From the beginning, Viasat saw the value of relaying data around the globe from space. AT&T and other companies had long used satellites to fill gaps in international coverage for their phone systems. Mostly, though, they relied on undersea fiber-optic cables. When the internet blossomed in the mid-1990s, clogging phone lines, AT&T and other telecom providers warmed to the idea of using networks of satellites.

The idea was ahead of its time. AT&T never got its system off the ground. A company called Teledesic tried to build a network of more than 200 satellites in orbits close to the earth, and failed. Iridium, while its initial constellation didn’t work out, later recovered. (In fact, Viasat supplied some of the equipment for its revamped satellite constellation.)

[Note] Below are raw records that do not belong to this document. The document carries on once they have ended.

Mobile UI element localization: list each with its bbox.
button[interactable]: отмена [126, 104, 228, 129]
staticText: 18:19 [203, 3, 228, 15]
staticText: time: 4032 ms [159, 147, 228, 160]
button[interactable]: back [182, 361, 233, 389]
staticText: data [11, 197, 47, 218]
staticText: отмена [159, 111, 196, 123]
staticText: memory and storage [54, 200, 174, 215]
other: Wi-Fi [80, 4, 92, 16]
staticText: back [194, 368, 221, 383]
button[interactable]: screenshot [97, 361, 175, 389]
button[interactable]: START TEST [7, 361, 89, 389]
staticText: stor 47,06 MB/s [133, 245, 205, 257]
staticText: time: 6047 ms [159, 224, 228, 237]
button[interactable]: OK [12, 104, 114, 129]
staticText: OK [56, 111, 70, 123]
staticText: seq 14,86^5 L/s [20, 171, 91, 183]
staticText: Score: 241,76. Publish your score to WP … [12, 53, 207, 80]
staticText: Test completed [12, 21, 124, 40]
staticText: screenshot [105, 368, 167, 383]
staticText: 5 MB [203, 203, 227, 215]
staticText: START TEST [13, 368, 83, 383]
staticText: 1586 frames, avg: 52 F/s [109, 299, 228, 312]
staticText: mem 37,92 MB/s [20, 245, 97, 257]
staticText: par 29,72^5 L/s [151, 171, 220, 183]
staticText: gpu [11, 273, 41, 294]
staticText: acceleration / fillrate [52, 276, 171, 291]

Today, there are two big players in North America offering satellite internet: Hughesnet and Viasat. Hughesnet parent company, EchoStar, got into the business by buying Hughes Communications in 2011. (Recently, most of Hughesnet has been sold to Dish Network.) Hughes started as a circuit-board maker in 1971, then later became a satellite service provider.

Viasat has an evolving story — one that started creating satellite components, and which has expanded greatly to include launching and operating its own growing fleet of satellites.

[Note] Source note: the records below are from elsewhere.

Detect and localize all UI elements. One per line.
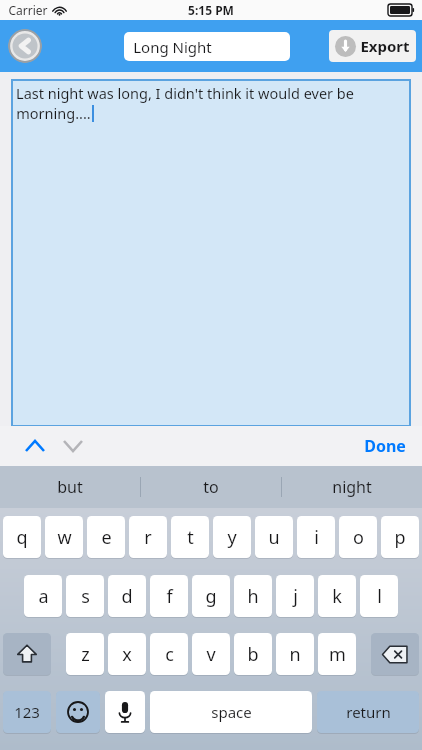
staticText: 5:15 PM xyxy=(188,2,234,18)
staticText: x xyxy=(122,642,132,667)
button[interactable]: t xyxy=(171,516,209,562)
button[interactable]: c xyxy=(150,633,188,679)
button[interactable]: space xyxy=(150,691,312,735)
staticText: q xyxy=(16,525,28,550)
button[interactable]: Back xyxy=(8,29,42,63)
button[interactable]: Backspace xyxy=(371,633,419,679)
staticText: j xyxy=(293,584,298,609)
button[interactable]: k xyxy=(318,575,356,621)
staticText: v xyxy=(206,642,216,667)
button[interactable]: to xyxy=(141,466,281,508)
button[interactable]: y xyxy=(213,516,251,562)
button[interactable]: l xyxy=(360,575,398,621)
staticText: b xyxy=(247,642,259,667)
button[interactable]: a xyxy=(24,575,62,621)
staticText: t xyxy=(187,525,194,550)
staticText: m xyxy=(329,642,346,667)
button[interactable]: u xyxy=(255,516,293,562)
staticText: l xyxy=(377,584,382,609)
button[interactable]: p xyxy=(381,516,419,562)
staticText: night xyxy=(332,476,372,498)
button[interactable]: e xyxy=(87,516,125,562)
staticText: y xyxy=(227,525,237,550)
staticText: return xyxy=(346,702,391,722)
staticText: 123 xyxy=(14,702,40,722)
staticText: space xyxy=(211,702,252,722)
staticText: f xyxy=(166,584,173,609)
button: Previous field xyxy=(0,426,422,466)
button[interactable]: Emoji xyxy=(56,691,100,735)
staticText: i xyxy=(314,525,319,550)
staticText: a xyxy=(38,584,49,609)
button[interactable]: Shift xyxy=(3,633,51,679)
button[interactable]: g xyxy=(192,575,230,621)
staticText: u xyxy=(268,525,280,550)
button[interactable]: s xyxy=(66,575,104,621)
button[interactable]: z xyxy=(66,633,104,679)
staticText: Long Night xyxy=(133,37,212,57)
staticText: Export xyxy=(360,36,410,56)
staticText: Carrier xyxy=(8,2,48,18)
button[interactable]: o xyxy=(339,516,377,562)
staticText: g xyxy=(205,584,217,609)
button[interactable]: Dictation xyxy=(105,691,145,735)
staticText: p xyxy=(394,525,406,550)
staticText: h xyxy=(247,584,259,609)
staticText: r xyxy=(144,525,152,550)
staticText: Done xyxy=(364,435,406,457)
button[interactable]: b xyxy=(234,633,272,679)
button[interactable]: m xyxy=(318,633,356,679)
button[interactable]: v xyxy=(192,633,230,679)
button[interactable]: Export xyxy=(329,30,416,62)
staticText: n xyxy=(289,642,301,667)
button[interactable]: Long Night xyxy=(124,32,290,61)
staticText: k xyxy=(332,584,342,609)
button[interactable]: d xyxy=(108,575,146,621)
button[interactable]: Previous field xyxy=(18,429,52,463)
button[interactable]: Done xyxy=(360,429,410,463)
button[interactable]: r xyxy=(129,516,167,562)
button[interactable]: q xyxy=(3,516,41,562)
staticText: z xyxy=(81,642,90,667)
button[interactable]: night xyxy=(282,466,422,508)
staticText: s xyxy=(81,584,90,609)
staticText: o xyxy=(353,525,364,550)
button[interactable]: Next field xyxy=(56,429,90,463)
button[interactable]: n xyxy=(276,633,314,679)
staticText: but xyxy=(57,476,83,498)
button[interactable]: i xyxy=(297,516,335,562)
button[interactable]: return xyxy=(317,691,419,735)
staticText: c xyxy=(165,642,174,667)
button[interactable]: Numbers xyxy=(3,691,51,735)
staticText: to xyxy=(203,476,219,498)
staticText: e xyxy=(101,525,112,550)
button[interactable]: f xyxy=(150,575,188,621)
staticText: Last night was long, I didn't think it w… xyxy=(16,83,354,103)
button[interactable]: j xyxy=(276,575,314,621)
staticText: d xyxy=(121,584,133,609)
staticText: w xyxy=(57,525,72,550)
staticText: morning.... xyxy=(16,103,91,123)
button[interactable]: but xyxy=(0,466,140,508)
button[interactable]: Last night was long, I didn't think it w… xyxy=(12,80,410,426)
button[interactable]: w xyxy=(45,516,83,562)
button[interactable]: x xyxy=(108,633,146,679)
button[interactable]: h xyxy=(234,575,272,621)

Understanding Viasat’s growth path and role in the satellite internet ecosystem

In-house research & development and strategic acquisitions have made Viasat a bigger player every year. In 2000, the Company bought a unit of Scientific-Atlanta that made the ground antennas that connect to satellites. Soon after, Viasat started working with Boeing on internet access for airliners, and it won a contract to build residential modems for WildBlue Communications, a Denver-based satellite internet provider.

Viasat bought WildBlue in 2009, taking on its 400,000 U.S. subscribers and satellite network, and gaining critical expertise in managing a residential network. Viasat had bigger aspirations for the network, though, with plans already in the works to launch ViaSat-1 — a satellite with vastly more capacity than anything else in space. It was the opposite of what Viasat’s leaders saw in the industry: companies operating a larger number of low-capacity satellites that sold the bandwidth at a premium.

ViaSat-1

ViaSat-1


As ViaSat-1 disrupted high-priced low-capacity model by showering North America in bandwidth, Viasat doubled down on the technology with the service launch of ViaSat-2 in 2018. This satellite has 7 times the geographic coverage and nearly double the capacity of its predecessor. It covers most of the U.S. and Canada, Mexico and Central America and the Caribbean, plus the majority of air and maritime routes across the Atlantic Ocean.

The additional coverage and capacity also opens new markets and opportunities. In Mexico, for example, the ViaSat-2 satellite powers a newer model of delivering broadband to unserved and underserved areas. The Community Wi-Fi service allows residents in areas to access the internet via a shared signal, with the satellite antenna and Wi-Fi equipment placed in a central location (like a store). The service is then offered at an affordable price, with an hour online typically costing less than $1. This kind of model, which helps connect the unconnected while also being viable from a business standpoint, is part of the reason Viasat was added to the 2019 Fortune Change the World list.

Viasat-3

ViaSat-3: How just three high-capacity satellites in geostationary orbit can cover the earth.

A global constellation

In 2022, Viasat plans to launch the first of three new satellites with even higher capacity. Also strategically placed in geostationary orbits — the ViaSat-3 constellation will be able to beam bandwidth to virtually anywhere on the globe. With this constellation, Viasat aims to be the first global internet service provider.

For capacity, each of the ViaSat-3 satellites is expected to deliver more than 1,000 gigabits per second — 1 terabit or more. This represents an enormous jump in broadband capacity layered atop worldwide coverage. It will go a long way toward helping connect the billions of people still unconnected while opening up additional markets and opportunities on a tremendous scale.

Thinking back to Arthur C. Clarke’s original notion of three satellites able to cover the entire Earth, it’s no exaggeration to say the science fiction writer’s dream is becoming reality.